Sansa loses herself in it almost immediately. Her fingers move instinctively over the strings, muscle memory taking over where thought fails. The music curls around her bedroom walls, rich and emotional and yearning in a way she tries to never allow herself to be out loud anymore.
There’s something devastating about violin music when it speaks about love. It sounds too human, too vulnerable. Every note feels like a confession dragged from somewhere deep inside the body of the composer and straight into the brain of the listener.
Her bow dances faster, then gentler, pulling emotion out of the instrument so naturally it almost frightens her.
By the middle of the piece she isn’t thinking about Robb anymore. She’s thinking about Jon’s hands on her waist while they danced. About the way he looked at her during the picnic like she was saying something important even when she was rambling. About his voice going quiet when he said he only went to the party because of her.
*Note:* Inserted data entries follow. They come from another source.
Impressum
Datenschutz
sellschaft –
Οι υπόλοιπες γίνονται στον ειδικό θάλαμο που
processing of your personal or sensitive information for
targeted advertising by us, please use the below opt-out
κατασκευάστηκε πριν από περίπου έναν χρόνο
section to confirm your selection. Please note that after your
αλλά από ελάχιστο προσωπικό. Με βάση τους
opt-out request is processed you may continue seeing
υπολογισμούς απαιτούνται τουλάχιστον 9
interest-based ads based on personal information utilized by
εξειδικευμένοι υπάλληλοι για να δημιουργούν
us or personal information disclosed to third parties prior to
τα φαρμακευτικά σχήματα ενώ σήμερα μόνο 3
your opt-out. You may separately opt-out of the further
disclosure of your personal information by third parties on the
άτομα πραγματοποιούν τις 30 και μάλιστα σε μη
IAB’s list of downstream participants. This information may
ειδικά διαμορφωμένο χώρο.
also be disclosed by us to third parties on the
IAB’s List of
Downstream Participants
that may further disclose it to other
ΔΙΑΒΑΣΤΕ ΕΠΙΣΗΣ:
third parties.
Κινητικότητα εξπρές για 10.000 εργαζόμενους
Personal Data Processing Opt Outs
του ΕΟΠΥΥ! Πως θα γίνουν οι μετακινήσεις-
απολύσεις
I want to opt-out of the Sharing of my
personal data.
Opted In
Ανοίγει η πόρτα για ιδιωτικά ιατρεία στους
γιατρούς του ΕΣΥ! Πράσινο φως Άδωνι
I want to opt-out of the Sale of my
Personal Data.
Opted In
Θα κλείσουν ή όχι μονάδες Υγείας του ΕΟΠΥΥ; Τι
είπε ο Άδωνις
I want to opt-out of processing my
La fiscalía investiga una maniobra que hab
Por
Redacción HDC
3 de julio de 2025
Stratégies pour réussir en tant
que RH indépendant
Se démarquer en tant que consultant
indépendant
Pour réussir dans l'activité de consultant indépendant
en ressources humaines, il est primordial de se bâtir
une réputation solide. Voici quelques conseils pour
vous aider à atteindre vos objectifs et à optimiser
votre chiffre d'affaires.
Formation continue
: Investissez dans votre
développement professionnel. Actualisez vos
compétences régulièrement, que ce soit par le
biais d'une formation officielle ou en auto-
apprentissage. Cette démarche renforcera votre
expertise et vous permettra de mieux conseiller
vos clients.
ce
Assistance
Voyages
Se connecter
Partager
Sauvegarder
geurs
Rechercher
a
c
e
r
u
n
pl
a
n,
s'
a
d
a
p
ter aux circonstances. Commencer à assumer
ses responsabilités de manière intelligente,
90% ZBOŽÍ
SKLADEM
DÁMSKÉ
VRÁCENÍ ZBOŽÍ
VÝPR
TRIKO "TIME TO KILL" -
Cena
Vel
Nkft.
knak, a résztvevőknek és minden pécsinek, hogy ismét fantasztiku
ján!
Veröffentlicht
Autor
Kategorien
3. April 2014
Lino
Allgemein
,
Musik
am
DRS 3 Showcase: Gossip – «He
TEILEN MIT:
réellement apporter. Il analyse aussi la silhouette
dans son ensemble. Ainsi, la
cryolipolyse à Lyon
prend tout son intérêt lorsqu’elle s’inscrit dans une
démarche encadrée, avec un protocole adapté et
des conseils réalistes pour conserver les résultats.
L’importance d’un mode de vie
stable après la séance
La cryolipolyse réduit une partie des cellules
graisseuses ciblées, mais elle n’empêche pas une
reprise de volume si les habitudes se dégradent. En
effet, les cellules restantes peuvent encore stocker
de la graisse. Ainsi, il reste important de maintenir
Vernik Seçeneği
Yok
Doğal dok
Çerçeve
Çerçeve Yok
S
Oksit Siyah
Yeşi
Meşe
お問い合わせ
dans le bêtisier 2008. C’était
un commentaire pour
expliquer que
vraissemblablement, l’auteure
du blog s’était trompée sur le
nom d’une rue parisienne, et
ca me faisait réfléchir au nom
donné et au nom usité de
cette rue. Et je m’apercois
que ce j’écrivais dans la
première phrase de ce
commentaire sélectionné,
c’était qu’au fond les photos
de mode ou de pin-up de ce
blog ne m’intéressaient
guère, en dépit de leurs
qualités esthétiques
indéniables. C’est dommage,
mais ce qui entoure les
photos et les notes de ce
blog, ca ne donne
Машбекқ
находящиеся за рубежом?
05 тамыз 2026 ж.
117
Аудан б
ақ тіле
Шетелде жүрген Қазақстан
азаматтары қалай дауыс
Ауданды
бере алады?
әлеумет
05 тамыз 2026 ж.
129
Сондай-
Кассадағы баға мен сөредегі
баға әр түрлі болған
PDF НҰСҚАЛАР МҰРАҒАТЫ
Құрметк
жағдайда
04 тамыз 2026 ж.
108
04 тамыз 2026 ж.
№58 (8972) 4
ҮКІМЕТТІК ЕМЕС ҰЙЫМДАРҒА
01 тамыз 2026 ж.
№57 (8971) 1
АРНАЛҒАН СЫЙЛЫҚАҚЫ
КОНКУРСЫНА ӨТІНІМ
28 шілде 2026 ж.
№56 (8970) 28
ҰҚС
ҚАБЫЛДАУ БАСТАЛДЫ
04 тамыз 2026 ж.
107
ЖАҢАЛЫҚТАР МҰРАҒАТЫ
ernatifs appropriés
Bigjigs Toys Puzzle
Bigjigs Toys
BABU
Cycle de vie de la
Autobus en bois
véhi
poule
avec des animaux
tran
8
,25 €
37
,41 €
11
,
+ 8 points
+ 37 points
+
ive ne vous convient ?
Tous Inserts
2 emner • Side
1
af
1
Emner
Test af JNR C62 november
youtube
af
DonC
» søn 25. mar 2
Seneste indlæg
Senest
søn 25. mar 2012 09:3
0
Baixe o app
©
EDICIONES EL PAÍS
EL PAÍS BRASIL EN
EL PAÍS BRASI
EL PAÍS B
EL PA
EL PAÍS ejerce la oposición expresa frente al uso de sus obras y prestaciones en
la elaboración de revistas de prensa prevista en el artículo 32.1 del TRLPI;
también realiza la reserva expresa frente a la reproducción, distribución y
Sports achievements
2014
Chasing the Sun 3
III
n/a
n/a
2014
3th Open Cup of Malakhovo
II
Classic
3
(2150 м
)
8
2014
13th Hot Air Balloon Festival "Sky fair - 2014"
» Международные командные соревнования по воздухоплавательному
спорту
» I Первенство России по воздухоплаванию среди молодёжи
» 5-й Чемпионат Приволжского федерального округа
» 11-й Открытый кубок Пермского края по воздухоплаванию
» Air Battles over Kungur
The music turns tender then, almost unbearably so.
By the final notes, her chest feels lighter.
The last note lingers in the room for a few seconds after she lowers the bow.
Silence follows. Sansa exhales slowly, realizing only then how deeply she’d disappeared into the music.
She carefully places the violin back into its case, smoothing her fingers once over the wood before closing it.
Then she picks up her phone. The video is long, she didn’t even realize she picked such a long piece.
For a second she hesitates. Then, before she can overthink it, she sends it to Jon.